This summer’s Olympic Games in London, beginning July 27th, promise to be an exciting show of international athleticism. However, many Olympic corporate sponsors face the challenge of creating marketing campaigns that appeal to younger generations by relying on social media such as Facebook, Twitter, and YouTube. According to Coca-Cola, the average Olympic viewer in developed countries is 45 years old, much older than the targeted age group of Olympic corporate sponsors, such as Visa, McDonald’s, and Samsung.
In an attempt to increase Olympic youth involvement, Coca-Cola has created the campaign song “Anywhere in the World”, which features a rhythm consisting of naturalistic athletic sounds. Through the use of free software, also available for Smartphones, users can remix the song, as well as personalize the music video by adding their own photographs. Users are encouraged to post these videos to Facebook and the Coca-Cola website. So far, more than 3 million music videos have been posted. Coca-Cola will continue to expand this movement by constructing a 70 ft “Beat Box” in London that visitors can use to remix the song. Through its use of social media, Coca-Cola has created a highly successful marketing campaign that supplies a global anthem for the Olympic Games.
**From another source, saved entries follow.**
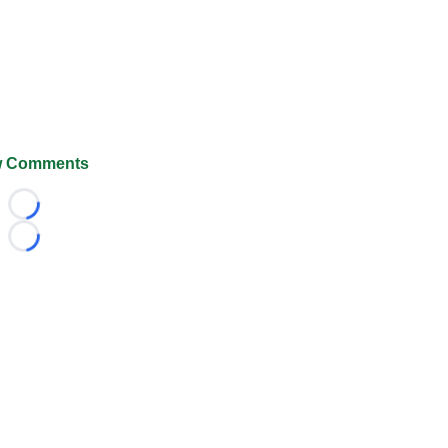
 Comments
Loading...
Loading...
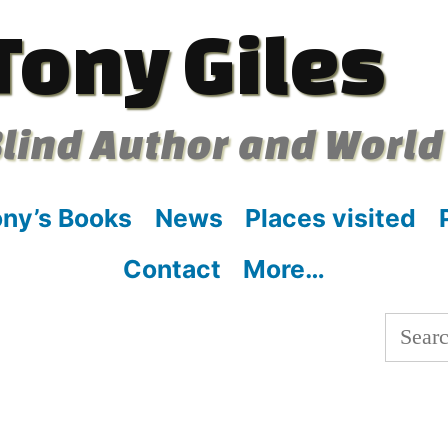
Tony Giles
lind Author and World
ny’s Books
News
Places visited
Contact
More…
Searc
for:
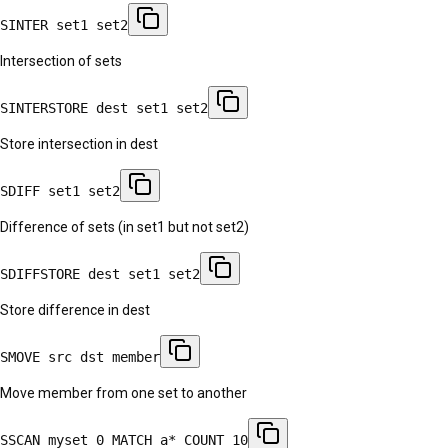
SINTER set1 set2
Intersection of sets
SINTERSTORE dest set1 set2
Store intersection in dest
SDIFF set1 set2
Difference of sets (in set1 but not set2)
SDIFFSTORE dest set1 set2
Store difference in dest
SMOVE src dst member
Move member from one set to another
SSCAN myset 0 MATCH a* COUNT 10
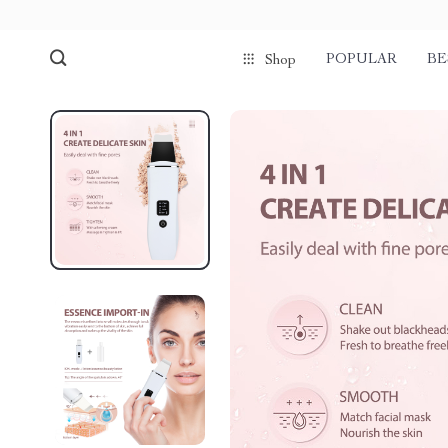
POPULAR
BE
Shop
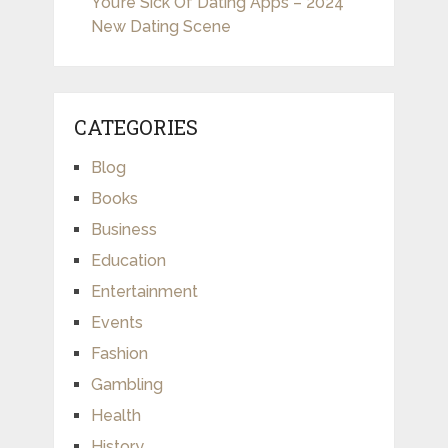
You’re Sick Of Dating Apps – 2024
New Dating Scene
CATEGORIES
Blog
Books
Business
Education
Entertainment
Events
Fashion
Gambling
Health
History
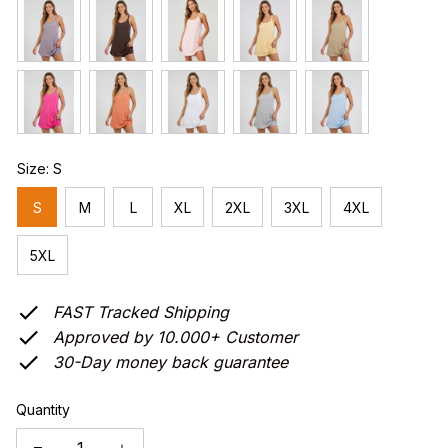
Size: S
S
M
L
XL
2XL
3XL
4XL
5XL
FAST Tracked Shipping
Approved by 10.000+ Customer
30-Day money back guarantee
Quantity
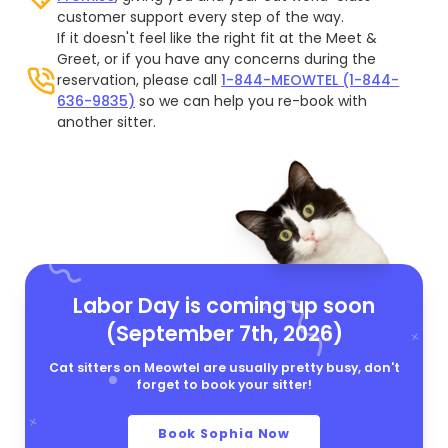
customer support every step of the way.
If it doesn't feel like the right fit at the Meet &
Greet, or if you have any concerns during the
reservation, please call
1-844-MEOWTEL (1-844-
636-9835)
so we can help you re-book with
another sitter.
Labor Day is coming up soon
(September 7th, 2026)
Cat sitters on Meowtel are usually pretty busy, don't
forget to book your sitter!
Book Sophia Now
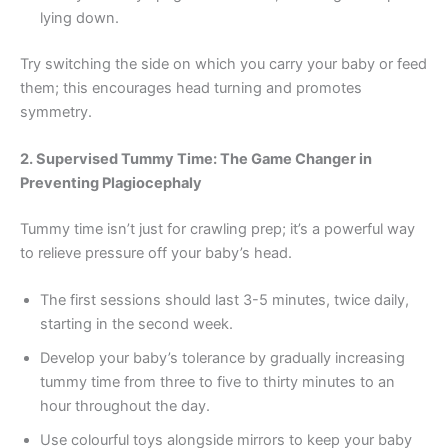
lying down.
Try switching the side on which you carry your baby or feed
them; this encourages head turning and promotes
symmetry.
2. Supervised Tummy Time: The Game Changer in
Preventing Plagiocephaly
Tummy time isn’t just for crawling prep; it’s a powerful way
to relieve pressure off your baby’s head.
The first sessions should last 3-5 minutes, twice daily,
starting in the second week.
Develop your baby’s tolerance by gradually increasing
tummy time from three to five to thirty minutes to an
hour throughout the day.
Use colourful toys alongside mirrors to keep your baby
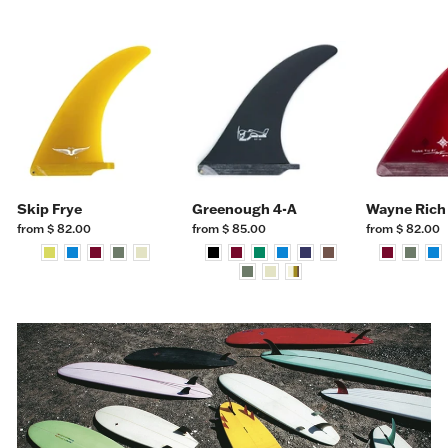
Skip Frye
Greenough 4-A
Wayne Rich
from $ 82.00
from $ 85.00
from $ 82.00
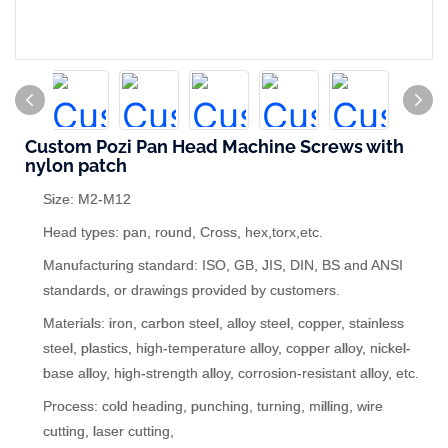
Custom Pozi Pan Head Machine Screws with
nylon patch
Size: M2-M12
Head types: pan, round, Cross, hex,torx,etc.
Manufacturing standard: ISO, GB, JIS, DIN, BS and ANSI
standards, or drawings provided by customers.
Materials: iron, carbon steel, alloy steel, copper, stainless
steel, plastics, high-temperature alloy, copper alloy, nickel-
base alloy, high-strength alloy, corrosion-resistant alloy, etc.
Process: cold heading, punching, turning, milling, wire
cutting, laser cutting,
Visa has also jumped on the social media bandwagon through its creation of the “Go World” campaign in which users are encouraged to post cheering videos to Visa’s Facebook or YouTube page. Visa will then choose the best cheers to appear in commercials during the Olympic Games, literally making Visa’s users part of the action.
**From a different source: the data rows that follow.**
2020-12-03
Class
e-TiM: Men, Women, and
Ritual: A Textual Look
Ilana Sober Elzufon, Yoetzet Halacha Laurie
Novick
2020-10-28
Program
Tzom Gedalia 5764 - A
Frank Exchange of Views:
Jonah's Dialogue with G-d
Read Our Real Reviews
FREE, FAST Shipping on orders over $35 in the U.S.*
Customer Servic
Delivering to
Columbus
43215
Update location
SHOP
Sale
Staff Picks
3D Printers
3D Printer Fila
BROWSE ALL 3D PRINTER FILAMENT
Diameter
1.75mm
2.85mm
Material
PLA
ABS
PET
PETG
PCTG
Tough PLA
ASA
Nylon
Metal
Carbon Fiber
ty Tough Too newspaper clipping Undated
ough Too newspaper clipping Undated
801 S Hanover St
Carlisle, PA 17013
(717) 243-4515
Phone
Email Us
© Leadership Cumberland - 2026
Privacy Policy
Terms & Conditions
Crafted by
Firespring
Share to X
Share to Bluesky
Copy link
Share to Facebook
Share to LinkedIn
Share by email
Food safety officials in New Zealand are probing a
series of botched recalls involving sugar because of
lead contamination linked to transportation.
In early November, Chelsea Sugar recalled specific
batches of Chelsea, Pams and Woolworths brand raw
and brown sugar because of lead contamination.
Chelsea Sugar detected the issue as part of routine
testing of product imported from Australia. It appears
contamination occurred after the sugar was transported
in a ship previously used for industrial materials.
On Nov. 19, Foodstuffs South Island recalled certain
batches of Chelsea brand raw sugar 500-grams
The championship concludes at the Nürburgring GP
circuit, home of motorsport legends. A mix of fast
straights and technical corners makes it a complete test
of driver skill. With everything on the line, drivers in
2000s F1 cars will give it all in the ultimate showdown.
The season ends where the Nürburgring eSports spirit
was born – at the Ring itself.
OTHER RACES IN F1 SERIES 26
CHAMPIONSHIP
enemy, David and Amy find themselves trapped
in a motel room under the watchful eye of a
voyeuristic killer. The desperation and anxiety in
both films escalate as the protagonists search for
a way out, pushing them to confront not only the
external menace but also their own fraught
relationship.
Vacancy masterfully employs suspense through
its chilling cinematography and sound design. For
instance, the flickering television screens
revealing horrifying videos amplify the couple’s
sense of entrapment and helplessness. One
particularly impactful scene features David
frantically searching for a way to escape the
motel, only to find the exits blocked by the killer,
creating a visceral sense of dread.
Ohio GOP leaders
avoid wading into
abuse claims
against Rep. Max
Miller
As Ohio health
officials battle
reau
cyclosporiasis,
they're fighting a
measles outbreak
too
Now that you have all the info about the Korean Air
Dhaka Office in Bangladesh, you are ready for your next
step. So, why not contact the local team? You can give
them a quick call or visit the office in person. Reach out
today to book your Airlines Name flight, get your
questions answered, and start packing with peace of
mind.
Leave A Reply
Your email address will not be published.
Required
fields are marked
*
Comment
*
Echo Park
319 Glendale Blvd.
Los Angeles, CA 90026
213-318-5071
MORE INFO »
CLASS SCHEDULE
On the other hand, Samsung’s attempt to harvest the power of social media has led to a lawsuit. Samsung’s Genome Project which maps connections between Facebook users and Olympians has been considered a violation of privacy because Samsung never received athletes’ consent before launching the campaign.
Despite its current prevalence, Olympic corporate sponsorship was not allowed until Avery Brundage, President of the IOC (International Olympic Committee), retired in 1972. The 1984 Los Angeles Olympic Games was the first Olympics to allow corporate sponsorship. Some of its major sponsors included McDonald’s sponsorship of a swimming stadium and 7-Eleven’s sponsorship of a cycling track. As a result of corporate sponsorship, the 1984 Olympics was the first Olympics Games to produce a profit, $225 million, since the 1936 Games.
Along with these large corporate sponsorships, there are still many opportunities available for smaller corporate sponsors. After the women’s 100m tie in track, wouldn’t it be interesting to have a company sponsor the tie-breaking coin toss? Which company sponsors Olympic insurance? It would be interesting to add corporate sponsorship to some of the more human elements of the Olympics, such as band-aids, medical gauze, antiseptics, and deodorant.
Currently, McDonald’s and Coca-Cola are being challenged for their sponsorship of the Olympic Games. The Academy of Medical Royal Colleges claims that McDonald’s and Coca-Cola’s sponsorships are unhelpful due to booming obesity rates. Just this week, the IOC chief Jacques Rogge stated that McDonald’s and Coca-Cola’s Olympic sponsorships are questionable due to rising obesity rates. This public statement has stirred up quite a controversy by attacking two of the oldest and most loyal Olympic sponsors.
As the torch relay and Olympic trials continue, we wish our athletes the best of luck! We believe that your performances as well as social media corporate sponsorship campaigns will truly fulfill the 2012 Olympic Games motto to “Inspire a Generation”.